What to do: Nothing in the data is to be left out; copy it exactly.

Data extracts:
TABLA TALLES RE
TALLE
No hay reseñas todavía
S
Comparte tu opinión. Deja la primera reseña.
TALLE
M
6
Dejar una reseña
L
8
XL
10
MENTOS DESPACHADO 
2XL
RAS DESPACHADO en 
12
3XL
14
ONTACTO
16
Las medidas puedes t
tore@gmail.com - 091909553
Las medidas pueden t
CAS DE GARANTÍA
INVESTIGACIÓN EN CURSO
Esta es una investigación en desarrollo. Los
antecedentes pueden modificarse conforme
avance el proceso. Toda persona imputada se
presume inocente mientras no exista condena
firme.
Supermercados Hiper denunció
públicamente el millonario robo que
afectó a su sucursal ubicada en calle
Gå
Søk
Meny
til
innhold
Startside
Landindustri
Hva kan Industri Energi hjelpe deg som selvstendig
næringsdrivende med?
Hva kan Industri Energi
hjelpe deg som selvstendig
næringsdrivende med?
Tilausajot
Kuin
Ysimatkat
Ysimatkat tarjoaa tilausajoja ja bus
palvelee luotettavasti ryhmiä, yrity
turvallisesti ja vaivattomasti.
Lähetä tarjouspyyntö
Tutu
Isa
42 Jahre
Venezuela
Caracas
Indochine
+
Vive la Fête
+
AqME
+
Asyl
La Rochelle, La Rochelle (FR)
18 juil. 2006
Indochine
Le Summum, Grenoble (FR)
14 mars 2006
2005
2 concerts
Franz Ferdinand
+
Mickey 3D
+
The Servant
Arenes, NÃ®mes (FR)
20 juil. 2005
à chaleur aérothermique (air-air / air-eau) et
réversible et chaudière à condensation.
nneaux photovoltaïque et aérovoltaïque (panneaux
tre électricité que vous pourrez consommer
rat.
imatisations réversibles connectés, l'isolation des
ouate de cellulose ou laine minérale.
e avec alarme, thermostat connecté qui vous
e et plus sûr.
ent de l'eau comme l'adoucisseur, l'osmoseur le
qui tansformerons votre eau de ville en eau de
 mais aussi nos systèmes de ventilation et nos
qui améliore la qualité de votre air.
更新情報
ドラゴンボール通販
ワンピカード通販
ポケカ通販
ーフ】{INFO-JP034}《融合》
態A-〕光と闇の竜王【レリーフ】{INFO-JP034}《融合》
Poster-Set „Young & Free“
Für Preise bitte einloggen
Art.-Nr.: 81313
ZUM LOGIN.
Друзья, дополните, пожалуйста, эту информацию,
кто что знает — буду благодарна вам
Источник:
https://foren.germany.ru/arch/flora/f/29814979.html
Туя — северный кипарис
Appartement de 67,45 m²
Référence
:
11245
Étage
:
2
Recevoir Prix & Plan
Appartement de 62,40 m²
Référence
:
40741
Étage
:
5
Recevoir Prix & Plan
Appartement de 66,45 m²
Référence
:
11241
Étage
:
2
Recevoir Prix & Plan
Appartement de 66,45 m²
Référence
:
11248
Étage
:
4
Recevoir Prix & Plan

Task solution:
TABLA TALLES RE
TALLE
No hay reseñas todavía
S
Comparte tu opinión. Deja la primera reseña.
TALLE
M
6
Dejar una reseña
L
8
XL
10
MENTOS DESPACHADO 
2XL
RAS DESPACHADO en 
12
3XL
14
ONTACTO
16
Las medidas puedes t
tore@gmail.com - 091909553
Las medidas pueden t
CAS DE GARANTÍA
INVESTIGACIÓN EN CURSO
Esta es una investigación en desarrollo. Los
antecedentes pueden modificarse conforme
avance el proceso. Toda persona imputada se
presume inocente mientras no exista condena
firme.
Supermercados Hiper denunció
públicamente el millonario robo que
afectó a su sucursal ubicada en calle
Gå
Søk
Meny
til
innhold
Startside
Landindustri
Hva kan Industri Energi hjelpe deg som selvstendig
næringsdrivende med?
Hva kan Industri Energi
hjelpe deg som selvstendig
næringsdrivende med?
Tilausajot
Kuin
Ysimatkat
Ysimatkat tarjoaa tilausajoja ja bus
palvelee luotettavasti ryhmiä, yrity
turvallisesti ja vaivattomasti.
Lähetä tarjouspyyntö
Tutu
Isa
42 Jahre
Venezuela
Caracas
Indochine
+
Vive la Fête
+
AqME
+
Asyl
La Rochelle, La Rochelle (FR)
18 juil. 2006
Indochine
Le Summum, Grenoble (FR)
14 mars 2006
2005
2 concerts
Franz Ferdinand
+
Mickey 3D
+
The Servant
Arenes, NÃ®mes (FR)
20 juil. 2005
à chaleur aérothermique (air-air / air-eau) et
réversible et chaudière à condensation.
nneaux photovoltaïque et aérovoltaïque (panneaux
tre électricité que vous pourrez consommer
rat.
imatisations réversibles connectés, l'isolation des
ouate de cellulose ou laine minérale.
e avec alarme, thermostat connecté qui vous
e et plus sûr.
ent de l'eau comme l'adoucisseur, l'osmoseur le
qui tansformerons votre eau de ville en eau de
 mais aussi nos systèmes de ventilation et nos
qui améliore la qualité de votre air.
更新情報
ドラゴンボール通販
ワンピカード通販
ポケカ通販
ーフ】{INFO-JP034}《融合》
態A-〕光と闇の竜王【レリーフ】{INFO-JP034}《融合》
Poster-Set „Young & Free“
Für Preise bitte einloggen
Art.-Nr.: 81313
ZUM LOGIN.
Друзья, дополните, пожалуйста, эту информацию,
кто что знает — буду благодарна вам
Источник:
https://foren.germany.ru/arch/flora/f/29814979.html
Туя — северный кипарис
Appartement de 67,45 m²
Référence
:
11245
Étage
:
2
Recevoir Prix & Plan
Appartement de 62,40 m²
Référence
:
40741
Étage
:
5
Recevoir Prix & Plan
Appartement de 66,45 m²
Référence
:
11241
Étage
:
2
Recevoir Prix & Plan
Appartement de 66,45 m²
Référence
:
11248
Étage
:
4
Recevoir Prix & Plan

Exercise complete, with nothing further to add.